[EXERCISE DETAILS]: Look through the data for the string "BLSN". Copy every line where it is found.

[Records drawn from a dataset]
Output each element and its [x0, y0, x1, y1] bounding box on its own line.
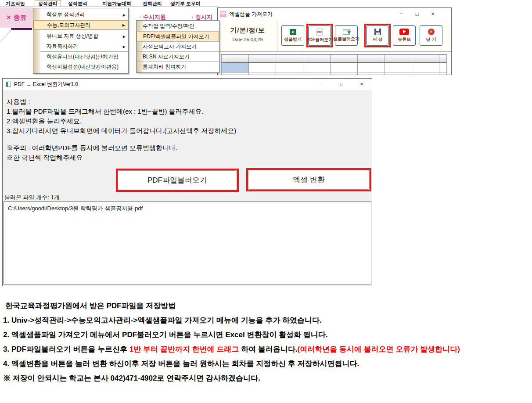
- save-button[interactable]: 저 장: [366, 25, 389, 46]
- excel-window-icon: [220, 11, 226, 17]
- button-label: 샘플받기: [284, 36, 302, 43]
- pdf-icon: PDF: [316, 29, 323, 36]
- menubar-item-score-analysis[interactable]: 성적분석: [68, 0, 87, 7]
- button-label: 유튜브: [398, 36, 411, 43]
- pdf-file-load-button[interactable]: PDF파일불러오기: [118, 170, 237, 190]
- submenu-item-manual-entry[interactable]: 수작업 입력/수정/확인: [137, 21, 219, 31]
- button-label: 저 장: [373, 36, 383, 43]
- save-highlight-box: 저 장: [364, 24, 391, 47]
- menubar-item-basic[interactable]: 기초작업: [6, 0, 25, 7]
- exit-label: 종료: [14, 14, 27, 22]
- dialog-title: PDF → Excel 변환기Ver1.0: [14, 81, 78, 88]
- submenu-item-blsn[interactable]: BLSN 자료가져오기: [137, 51, 219, 61]
- menu-item-label: 수능.모의고사관리: [47, 22, 90, 28]
- submenu-item-private-mock[interactable]: 사설모의고사 가져오기: [137, 41, 219, 51]
- menu-item-label: 수작업 입력/수정/확인: [143, 23, 194, 29]
- exit-button[interactable]: × 종료: [0, 7, 33, 28]
- info-title: 기/본/정/보: [221, 26, 274, 35]
- close-button[interactable]: ×: [352, 79, 372, 90]
- menubar-item-admission[interactable]: 진학관리: [143, 0, 162, 7]
- menu-item-label: 유니브 자료 생성/병합: [47, 33, 98, 39]
- minimize-button[interactable]: −: [311, 79, 331, 90]
- menu-item-label: 사설모의고사 가져오기: [143, 43, 197, 50]
- button-label: 샘플불러오기: [333, 36, 359, 42]
- menu-item-student-record[interactable]: 학생부 성적관리 ▶: [33, 10, 128, 20]
- menu-item-univ-data[interactable]: 유니브 자료 생성/병합 ▶: [33, 31, 128, 41]
- excel-sample-window: 엑셀샘플 가져오기 − □ × 기/본/정/보 Date 25,04,29 X …: [217, 7, 452, 75]
- spreadsheet-grid[interactable]: [221, 54, 447, 75]
- submenu-arrow-icon: ▶: [123, 32, 126, 42]
- instructions-title: 한국교육과정평가원에서 받은 PDF파일을 저장방법: [3, 299, 460, 313]
- page: { "menubar": { "items": [ {"label": "기초작…: [0, 0, 532, 403]
- youtube-button[interactable]: 유튜브: [393, 25, 416, 46]
- get-sample-button[interactable]: X 샘플받기: [281, 25, 304, 46]
- sample-load-button[interactable]: 샘플불러오기: [335, 25, 358, 46]
- mock-exam-submenu: 수작업 입력/수정/확인 PDF/엑셀샘플파일 가져오기 사설모의고사 가져오기…: [136, 20, 219, 73]
- file-path-item[interactable]: C:/Users/goodl/Desktop/3월 학력평가 샘플공지용.pdf: [8, 205, 143, 212]
- instructions-block: 한국교육과정평가원에서 받은 PDF파일을 저장방법 1. Univ->성적관리…: [3, 299, 460, 385]
- menu-item-label: 학생파일성성(내신닷컴이관용): [47, 64, 119, 70]
- selected-cell[interactable]: [222, 63, 248, 72]
- submenu-arrow-icon: ▶: [123, 10, 126, 20]
- warning-line: ※한 학년씩 작업해주세요: [7, 153, 177, 162]
- close-button[interactable]: ×: [425, 8, 441, 20]
- instruction-segment-red: (여러학년을 동시에 불러오면 오류가 발생합니다): [298, 345, 460, 353]
- excel-window-controls: − □ ×: [393, 8, 441, 20]
- toolbar-divider: [277, 20, 277, 51]
- usage-line: 2.엑셀변환을 눌러주세요.: [7, 116, 236, 126]
- usage-line: 1.불러올 PDF파일을 드래그해서 한번에(ex : 1반~끝반) 불러주세요…: [7, 107, 236, 116]
- instruction-segment: 하여 불러옵니다.: [239, 345, 297, 353]
- submenu-item-statistics[interactable]: 통계처리 참여하기: [137, 61, 219, 72]
- menubar-item-possible-univ[interactable]: 지원가능대학: [102, 0, 131, 7]
- menubar: 기초작업 성적관리 성적분석 지원가능대학 진학관리 생기부 도우미: [0, 0, 218, 7]
- menu-item-student-file[interactable]: 학생파일성성(내신닷컴이관용): [33, 62, 128, 72]
- menubar-item-score-management[interactable]: 성적관리: [35, 0, 61, 7]
- maximize-button[interactable]: □: [331, 79, 352, 90]
- pdf-load-button[interactable]: PDF PDF불러오기: [308, 25, 331, 46]
- menu-item-univ-group-join[interactable]: 학생유니브(내신닷컴)단체가입: [33, 52, 128, 62]
- file-list-box[interactable]: C:/Users/goodl/Desktop/3월 학력평가 샘플공지용.pdf: [4, 202, 371, 284]
- grid-header-row: [222, 55, 446, 63]
- pdf-load-highlight-box: PDF PDF불러오기: [306, 24, 333, 47]
- youtube-icon: [399, 29, 409, 35]
- instruction-line-5: ※ 저장이 안되시는 학교는 본사 042)471-4902로 연락주시면 감사…: [3, 371, 460, 385]
- usage-text: 사용법 : 1.불러올 PDF파일을 드래그해서 한번에(ex : 1반~끝반)…: [7, 97, 236, 136]
- excel-convert-highlight-box: 엑셀 변환: [246, 168, 371, 191]
- button-label: PDF불러오기: [306, 37, 333, 43]
- close-window-button[interactable]: × 닫 기: [420, 25, 442, 46]
- score-management-dropdown: 학생부 성적관리 ▶ 수능.모의고사관리 ▶ 유니브 자료 생성/병합 ▶ 자료…: [33, 8, 129, 74]
- grid-row: [222, 73, 446, 75]
- menu-item-label: 자료복사하기: [47, 43, 78, 49]
- submenu-arrow-icon: ▶: [123, 42, 126, 52]
- toolbar-buttons: X 샘플받기 PDF PDF불러오기 샘플불러오기 저 장: [280, 24, 445, 47]
- minimize-button[interactable]: −: [393, 8, 409, 20]
- button-label: 닫 기: [426, 36, 436, 43]
- menu-item-label: PDF/엑셀샘플파일 가져오기: [143, 33, 209, 40]
- dialog-titlebar: PDF → Excel 변환기Ver1.0 − □ ×: [3, 79, 372, 90]
- instruction-line-4: 4. 엑셀변환을 버튼을 눌러 변환 하신이후 저장 버튼을 눌러 원하시는 회…: [3, 356, 460, 371]
- pdf-load-highlight-box: PDF파일불러오기: [116, 169, 239, 192]
- exit-x-icon: ×: [7, 14, 11, 21]
- instruction-segment-red: 1반 부터 끝반까지 한번에 드래그: [129, 345, 239, 353]
- excel-convert-button[interactable]: 엑셀 변환: [248, 170, 370, 190]
- instruction-line-1: 1. Univ->성적관리->수능모의고사관리->엑셀샘플파일 가져오기 메뉴에…: [3, 313, 460, 327]
- instruction-line-2: 2. 엑셀샘플파일 가져오기 메뉴에서 PDF불러오기 버튼을 누르시면 Exc…: [3, 327, 460, 342]
- instruction-line-3: 3. PDF파일불러오기 버튼을 누르신후 1반 부터 끝반까지 한번에 드래그…: [3, 342, 460, 356]
- info-panel: 기/본/정/보 Date 25,04,29: [221, 26, 274, 42]
- sample-import-icon: [343, 29, 350, 35]
- menubar-item-record-helper[interactable]: 생기부 도우미: [170, 0, 201, 7]
- maximize-button[interactable]: □: [409, 8, 425, 20]
- purple-divider: [11, 28, 32, 30]
- pdf-excel-converter-dialog: PDF → Excel 변환기Ver1.0 − □ × 사용법 : 1.불러올 …: [2, 78, 372, 286]
- usage-line: 사용법 :: [7, 97, 236, 107]
- dialog-icon: [6, 82, 11, 87]
- menu-item-copy-data[interactable]: 자료복사하기 ▶: [33, 41, 128, 51]
- warning-line: ※주의 : 여러학년PDF를 동시에 불러오면 오류발생합니다.: [7, 143, 177, 153]
- excel-window-toolbar: 기/본/정/보 Date 25,04,29 X 샘플받기 PDF PDF불러오기: [218, 20, 451, 52]
- submenu-arrow-icon: ▶: [122, 21, 125, 30]
- save-icon: [374, 29, 381, 35]
- menu-item-mock-exam[interactable]: 수능.모의고사관리 ▶: [33, 20, 128, 30]
- file-count-label: 불러온 파일 개수: 1개: [4, 194, 60, 202]
- submenu-item-pdf-excel-sample[interactable]: PDF/엑셀샘플파일 가져오기: [137, 31, 219, 41]
- menu-item-label: BLSN 자료가져오기: [143, 54, 190, 60]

[OUTPUT]:
- submenu-item-blsn[interactable]: BLSN 자료가져오기: [137, 51, 219, 61]
- menu-item-label: BLSN 자료가져오기: [143, 54, 190, 60]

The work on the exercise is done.